ARCH ENEMY hatten zunächst einen miesen Sound, aber man sollte bei einem Festival mit derart vielen Bands den jeweiligen Mixern auch Zeit gewähren, bisken an den Knöppen zu schrauben, kann schließlich kann in der Hektik kaum jemand einen richtigen Soundcheck machen. So wurde es auch von Song zu Song besser. ARCH ENEMY konzentrierten sich auf die letzten drei Platten, was bei ’nem relativ kurzen Festivalgig absolut okay ist. Klar, dass „Nemesis“, „We Will Rise“, „Burning Angel“, „Dead Eyes See No Future“ usw. gut ankamen, eingängig und gleichzeitig anspruchsvoll wie sie sind. Von den immer wieder in der Presse zitierten Stimmproblemen Angela Gossows war nichts zu hören. Die Gute schrie und kreischte vielmehr amtlich ins Mike, so dass es von meiner Seite aus nix zu meckern gab.

 

Dat letzte Album von FEAR FACTORY habe ich mir nicht geholt, offenbar richtig so, denn wenn die Band davon überzeugt wäre, hätte sie wohl mehr als nur höchstens einen Song gespielt.
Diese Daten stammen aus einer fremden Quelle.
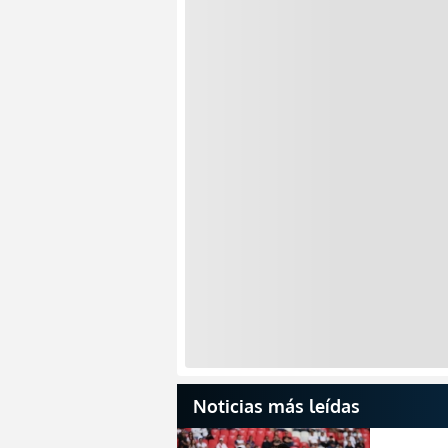
Noticias más leídas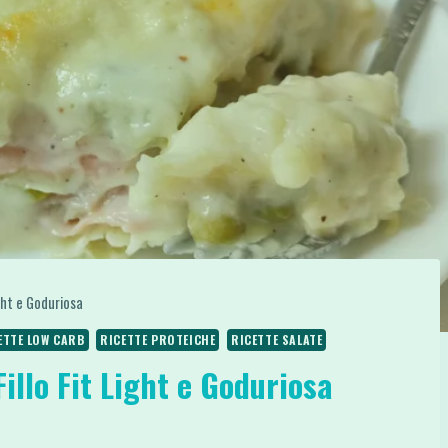
ght e Goduriosa
ETTE LOW CARB
RICETTE PROTEICHE
RICETTE SALATE
illo Fit Light e Goduriosa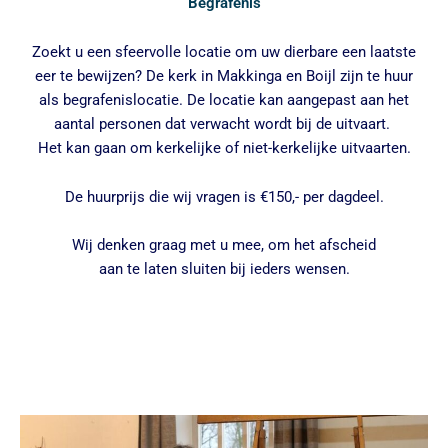
Begrafenis
Zoekt u een sfeervolle locatie om uw dierbare een laatste
eer te bewijzen? De kerk in Makkinga en Boijl zijn te huur
als begrafenislocatie. De locatie kan aangepast aan het
aantal personen dat verwacht wordt bij de uitvaart.
Het kan gaan om kerkelijke of niet-kerkelijke uitvaarten.
De huurprijs die wij vragen is €150,- per dagdeel.
Wij denken graag met u mee, om het afscheid
aan te laten sluiten bij ieders wensen.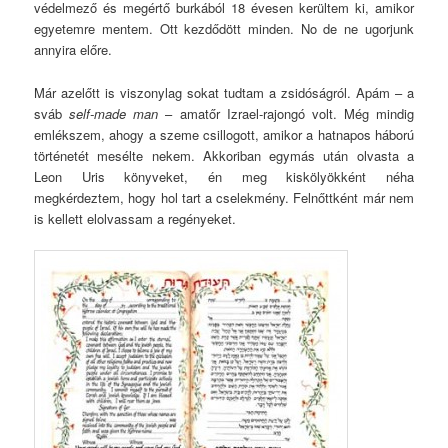
védelmező és megértő burkából 18 évesen kerültem ki, amikor
egyetemre mentem. Ott kezdődött minden. No de ne ugorjunk
annyira előre.
Már azelőtt is viszonylag sokat tudtam a zsidóságról. Apám – a
sváb
self-made man
– amatőr Izrael-rajongó volt. Még mindig
emlékszem, ahogy a szeme csillogott, amikor a hatnapos háború
történetét mesélte nekem. Akkoriban egymás után olvasta a
Leon Uris könyveket, én meg kiskölyökként néha
megkérdeztem, hogy hol tart a cselekmény. Felnőttként már nem
is kellett elolvassam a regényeket.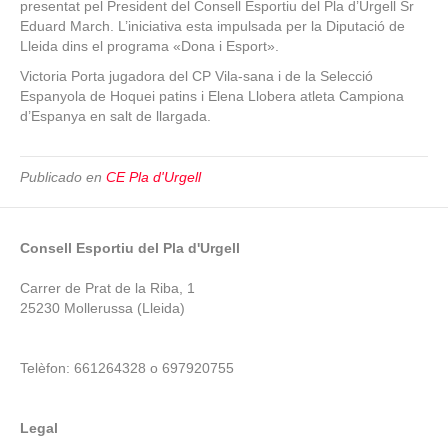
presentat pel President del Consell Esportiu del Pla d’Urgell Sr
Eduard March. L’iniciativa esta impulsada per la Diputació de
Lleida dins el programa «Dona i Esport».
Victoria Porta jugadora del CP Vila-sana i de la Selecció
Espanyola de Hoquei patins i Elena Llobera atleta Campiona
d’Espanya en salt de llargada.
Publicado en
CE Pla d'Urgell
Consell Esportiu del Pla d'Urgell
Carrer de Prat de la Riba, 1
25230 Mollerussa (Lleida)
Telèfon: 661264328 o 697920755
Legal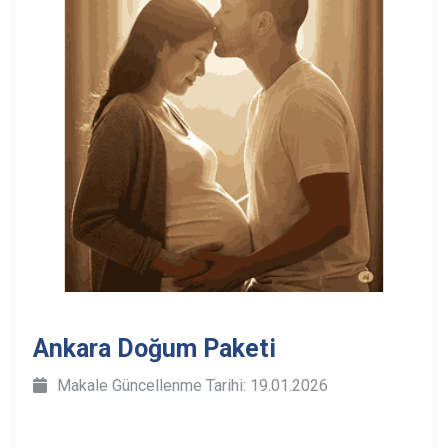
Ankara Doğum Paketi
Makale Güncellenme Tarihi: 19.01.2026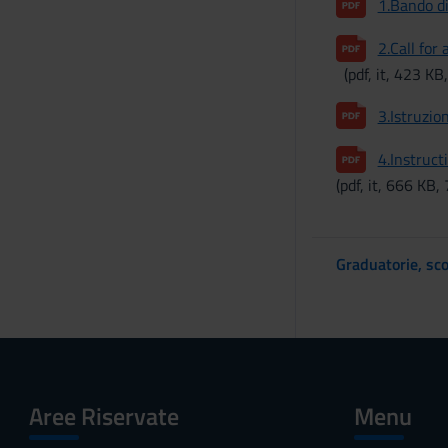
1.Bando d
2.Call fo
(pdf, it, 423 K
3.Istruzio
4.Instruc
(pdf, it, 666 KB,
Graduatorie, sco
Aree Riservate
Menu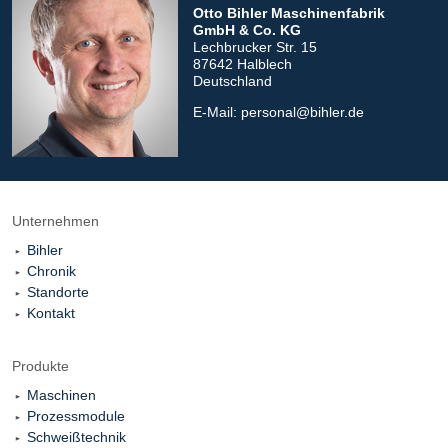
Otto Bihler
Maschinenfabrik
GmbH & Co. KG
Lechbrucker Str. 15
87642 Halblech
Deutschland
E-Mail:
personal@bihler.de
Unternehmen
Bihler
Chronik
Standorte
Kontakt
Produkte
Maschinen
Prozessmodule
Schweißtechnik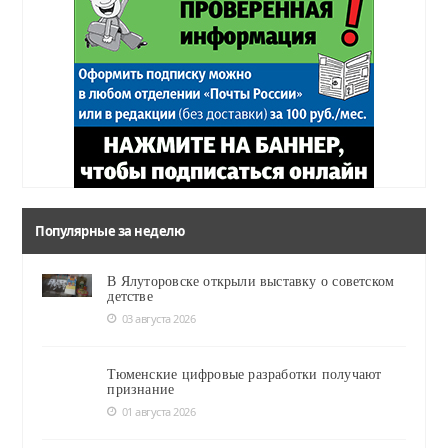
Популярные за неделю
В Ялуторовске открыли выставку о советском
детстве
03 августа 2026
Тюменские цифровые разработки получают
признание
01 августа 2026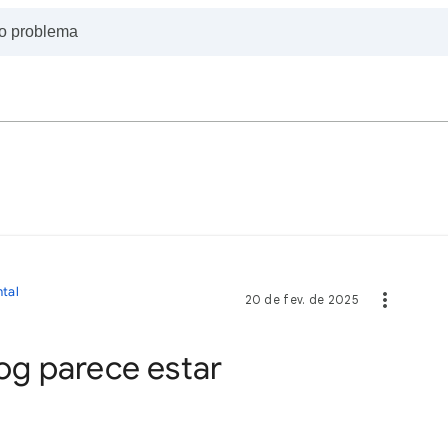
tal
20 de fev. de 2025
g parece estar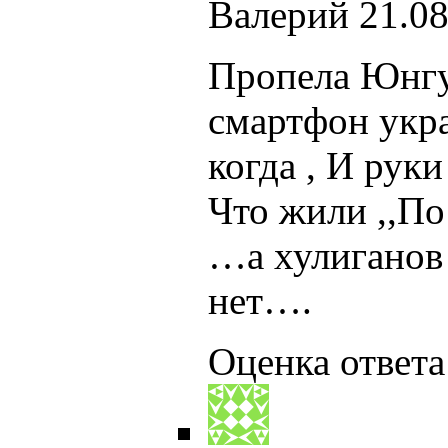
Валерий
21.08
Пропела Юнгу 
смартфон укра
когда , И рук
Что жили ,,По
…а хулиганов 
нет….
Оценка ответа: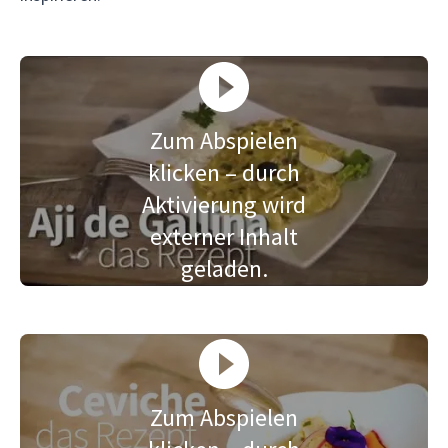
Zum Abspielen
klicken – durch
Aktivierung wird
externer Inhalt
geladen.
Zum Abspielen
So ging man lieber auf Nummer Sicher und ballerte ein Best-Of-Programm runter, welches Tausende zum Hüpfen verleitete. Burton C. Bells Optik schmerzte zwar in den Augen (volle Kanne Retro-Ringel, oder wat?), sein Gebrüll tat dafür den Lauschern gut. Der Clean-Gesang allerdings war mal wieder zu leise (es wurde vereinzelt der Verdacht geäußert, dass diese Passagen vom Band kamen). Egal, „Cyberwaste“ wurde vom Mob mit den Zeilen „Nothing you say matters to us!“ voll mitgelebt, für richtig Bewegung sorgten auch „Martyr“, „Scapegoat“, „Self Bias Resistor“, Pisschrist“, „Shock“ und „Edgecrusher“. Immer wieder Maulsperre beim Drumming von Raymond Herrera, obwohl man es schon so oft gesehen hat (und da wird nur getriggert, aber nix getrickst, das konnte man anne Videoleinwand schön beobachten).

 

Bisher war kein Päusken drin, auch jetzt nicht, denn MORBID ANGEL zu verpassen, hätte mich mehr gestört als das Knurren im Bauch. Wieder seit kurzem mit „Gast“ Erik Rutan (HATE ETERNAL) an der Gitarre und vor allem seit ’04 mit David Vincent an Bass/Gesang, hatte man ein attraktives Line-Up am Start, nämlich die „Domination“-Besetzung von 1995. Steve Tucker hatte seine Sache immer sehr gut gemacht, die Platten waren eigentlich auch alle klasse, daher denke ich nicht, dass diese Umbesetzung mit Vincent rein künstlerisch nötig gewesen wäre, aber es ist wohl nicht übermäßig spekulativ, wenn man annimmt, dass die Band sich davon einen Popularitätsschub erhofft… Schade nur, dass dadurch keine neueren Songs mehr im Set waren, sich die Alphabet-Todesmetaller auf ihre ersten vier Platten beschränkten. Hätt’ ich nicht gedacht, dass Pete Sandoval und Trey Azagthoth sich darauf einlassen, können sie doch zu Recht stolz auf die acht Jahre ohne David Vincent sein. Und was ist eigentlich mit den Vorwürfen, der ehemalige Fronter habe rechte Ansichten vertreten? Hm, seien wir naiv und nehmen an, dass Vincent sich zum Positiven geändert hat (schließlich hat die Band ihn damals wegen seiner Einstellung rausgeworfen)… Da sollte aber schon noch mal ein Statement kommen, wir leiden schließlich nicht unter Gedächtnisverlust! Die Bandmitglieder schienen sich nie getrennt zu haben, so tight war das Zusammenspiel, Sandoval holzte in atemberaubendem Tempo technischste Drumfiguren, Azagthoth und Rutan rifften sich präzise durch diese typisch sicken MORBID ANGEL-Strukturen und Vincent kam wie ganz früher extrem charismatisch rüber. Mit ruhiger, tiefer Stimme kündigte er die Songs an, um dann viehisch loszugrunzen, wobei auch diese unheilvollen Melodien bei „Lord Of All Fevers And Plague“ und „Chapel Of Ghouls“ exakt so klangen wie auf Platte. Ansonsten ganz groß „Where The Slime Live“, „Rapture“, „Sworn To The Black“, „Maze Of Torment“ und „Immortal Rites“. Wann kommt „I“?

 

Die im zweijährlichen Rhythmus in Wacken spielenden GAMMA RAY boten für mich heute die einzige Chance auf ’ne Pause.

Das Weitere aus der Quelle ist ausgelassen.